About#

About the topic#

Data science exists at the intersection of computer science, statistics, and domain expertise. That means writing programs to access and manipulate data so that it becomes available for analysis using statistical and machine learning techniques is at the core of data science. Data scientists use their data and analytical ability to find and interpret rich data sources; manage large amounts of data despite hardware, software, and bandwidth constraints; merge data sources; ensure consistency of datasets; create visualizations to aid in understanding data; build mathematical models using the data; and present and communicate the data insights/findings.

About the goals and preparation#

This course provides a survey of data science. Topics include data driven programming in Python; data sets, file formats and meta-data; descriptive statistics, data visualization, and foundations of predictive data modeling and machine learning; accessing web data and databases; distributed data management. You will work on weekly programming problems such as accessing data in database and visualize it or build machine learning models of a given data set.

Basic programming skills (CSC201 or CSC211) are a prerequisite to this course. This course is a prerequisite course to machine learning, where you learn how machine learning algorithms work. In this course, we will start with a very fast review of basic programming ideas, since you’ve already done that before. We will learn how to use machine learning algorithms to do data science, but not how to build machine learning algorithms, we’ll use packages that implement the algorithms for us.

About the course#

This course is designed to make you a better programmer while learning data science. You may be stronger in one of those areas than the other at the beginning, but you should grow in both areas either way by the end of the semester.

About this syllabus#

This syllabus is a living document and accessible from BrightSpace, as a pdf for download directly online at rhodyprog4ds.github.io/BrownFall20/syllabus. If you choose to download a copy of it, note that it is only a copy. You can get notification of changes from GitHub by “watching” the repository. You can view the date of changes and exactly what changes were made on the Github commits page.

Creating an issue on the repository is also a good way to ask questions about anything in the course it will prompt additions and expand the FAQ section.

About your instructor#

Name: Dr. Sarah Brown Office hours: TBA via zoom, link in BrightSpace

Dr. Brown is an Assistant Professor of Computer Science, who does research on how social context changes machine learning. Dr. Brown earned a PhD in Electrical Engineering from Northeastern University, completed a postdoctoral fellowship at University of California Berkeley, and worked as a postdoctoral research associate at Brown University before joining URI. At Brown University, Dr. Brown taught the Data and Society course for the Master’s in Data Science Program.

Important

For assignment or notes specific issues, a comment on the corresponding repository is the best. I cannot help you with code issues from screenshots.

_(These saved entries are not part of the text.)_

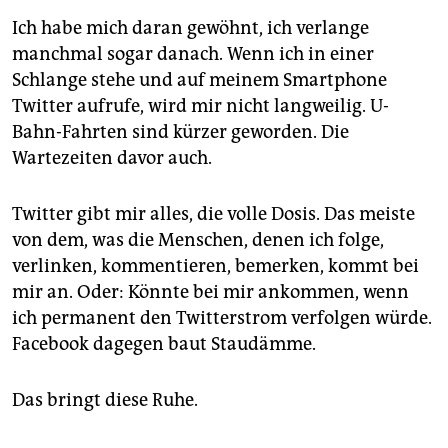
Ich habe mich daran gewöhnt, ich verlange
manchmal sogar danach. Wenn ich in einer
Schlange stehe und auf meinem Smartphone
Twitter aufrufe, wird mir nicht langweilig. U-
Bahn-Fahrten sind kürzer geworden. Die
Wartezeiten davor auch.
Twitter gibt mir alles, die volle Dosis. Das meiste
von dem, was die Menschen, denen ich folge,
verlinken, kommentieren, bemerken, kommt bei
mir an. Oder: Könnte bei mir ankommen, wenn
ich permanent den Twitterstrom verfolgen würde.
Facebook dagegen baut Staudämme.
Das bringt diese Ruhe.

The best way to contact me for general questions is e-mail or by dropping into my office hours. Please include [CSC310] or [DSP310] in the subject line of your email along with the topic of your message. This is important, because your messages are important, but I also get a lot of e-mail. Consider these a cheat code to my inbox: I have setup a filter that will flag your e-mail if you use one of those in the subject to ensure that I see it. I rarely check e-mail between 6pm and 9am, on weekends or holidays. You might see me post or send things during these hours, but I will not reliably see emails that arrive during those hours.